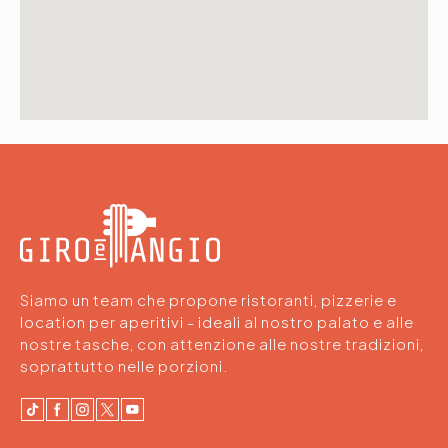
Siamo un team che propone ristoranti, pizzerie e
location per aperitivi - ideali al nostro palato e alle
nostre tasche, con attenzione alle nostre tradizioni,
soprattutto nelle porzioni.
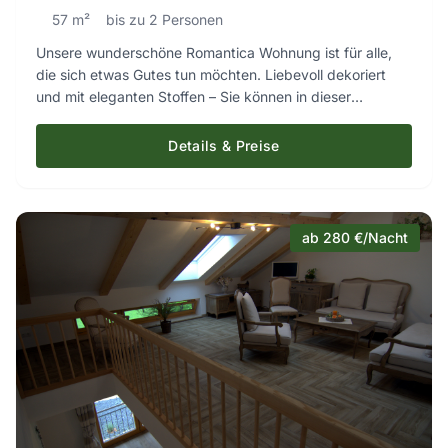
57 m²
bis zu 2 Personen
Unsere wunderschöne Romantica Wohnung ist für alle,
die sich etwas Gutes tun möchten. Liebevoll dekoriert
und mit eleganten Stoffen – Sie können in dieser
Wohnung den Alltag einfach hinter sich lassen. Ein
separates Schlafzimmer sowie das ex­klu­sive
Details & Preise
Badezimmer lassen keine Wünsche offen. Bei Bedarf
stellen wir Ihnen auch gerne ein zusätzliches Kinderbett
zur Verfügung.
ab 280 €/Nacht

(Task requirements):
Search the data above and return each line in which "Wohnung" occurs.

(Task solution):
Unsere wunderschöne Romantica Wohnung ist für alle,
Wohnung den Alltag einfach hinter sich lassen. Ein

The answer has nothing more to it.